• [Instructions for the task] Restate the records that follow word for word. Omit the images.
[[ Material for this exercise open ]]
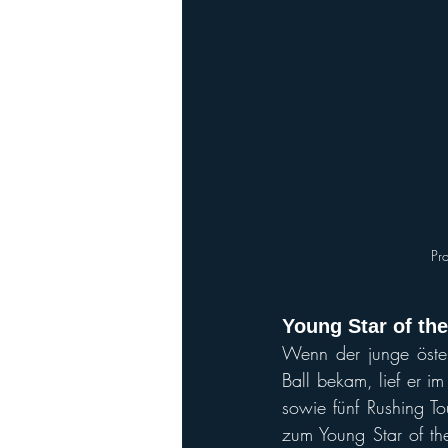
Pr
Young Star of th
Wenn der junge öster
Ball bekam, lief er im
sowie fünf Rushing T
zum Young Star of th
[[ Material for this exercise closed ]]
• [Result]
Pr
Young Star of th
Wenn der junge öster
Ball bekam, lief er im
sowie fünf Rushing T
zum Young Star of th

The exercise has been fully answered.